Reproduce exactly the line that contains "Segment regions of" and every line after it through the end of the records below, leaving out all pictures.
┄┄┄┄┄┄
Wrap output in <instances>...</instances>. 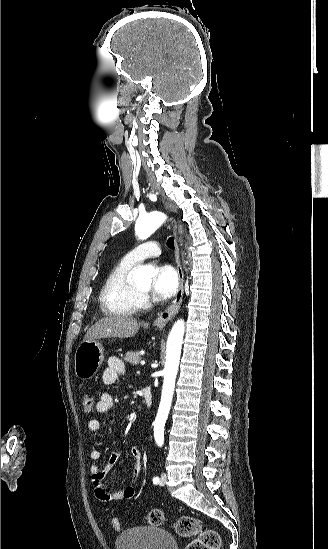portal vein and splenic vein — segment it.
Segmentation results:
<instances>
[{
  "label": "portal vein and splenic vein",
  "mask_w": 328,
  "mask_h": 549,
  "mask_svg": "<svg viewBox=\"0 0 328 549\" xmlns=\"http://www.w3.org/2000/svg\"><path fill=\"white\" fill-rule=\"evenodd\" d=\"M141 364H144V361H141Z\"/></svg>",
  "instance_id": "18ae733b"
}]
</instances>
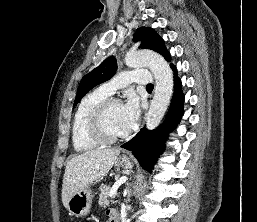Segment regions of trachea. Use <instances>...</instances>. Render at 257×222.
<instances>
[{
    "label": "trachea",
    "instance_id": "3493384b",
    "mask_svg": "<svg viewBox=\"0 0 257 222\" xmlns=\"http://www.w3.org/2000/svg\"><path fill=\"white\" fill-rule=\"evenodd\" d=\"M153 84H148L147 86H146V88H150V89H153Z\"/></svg>",
    "mask_w": 257,
    "mask_h": 222
}]
</instances>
┄┄┄┄┄┄
Written answer |
Segment regions of trachea. Use <instances>...</instances>. Render at 257×222.
<instances>
[{
    "label": "trachea",
    "instance_id": "3493384b",
    "mask_svg": "<svg viewBox=\"0 0 257 222\" xmlns=\"http://www.w3.org/2000/svg\"><path fill=\"white\" fill-rule=\"evenodd\" d=\"M153 84H148L147 86H146V88H150V89H153Z\"/></svg>",
    "mask_w": 257,
    "mask_h": 222
}]
</instances>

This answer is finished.